Your output is the line containing "アメリカンな生地感でありながらも、" plus every line after it in the listing, reproduced exactly.

RECORDS SHOWN =>
^^^^^^^^

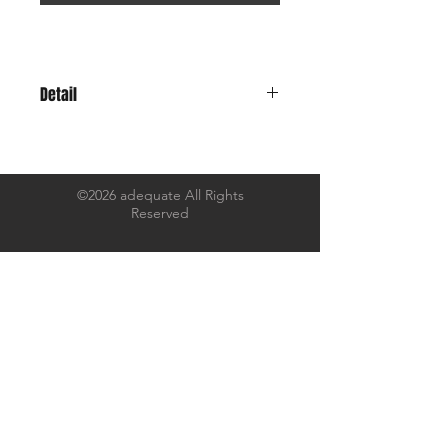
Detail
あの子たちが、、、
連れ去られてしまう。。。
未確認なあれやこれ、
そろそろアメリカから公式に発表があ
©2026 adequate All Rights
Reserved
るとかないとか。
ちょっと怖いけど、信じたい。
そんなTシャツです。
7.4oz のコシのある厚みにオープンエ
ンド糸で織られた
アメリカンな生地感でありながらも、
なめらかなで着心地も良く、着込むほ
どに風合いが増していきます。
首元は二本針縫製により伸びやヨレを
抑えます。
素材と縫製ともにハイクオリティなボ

^^^^^^^^

YOUR SOLUTION =>
アメリカンな生地感でありながらも、
なめらかなで着心地も良く、着込むほ
どに風合いが増していきます。
首元は二本針縫製により伸びやヨレを
抑えます。
素材と縫製ともにハイクオリティなボ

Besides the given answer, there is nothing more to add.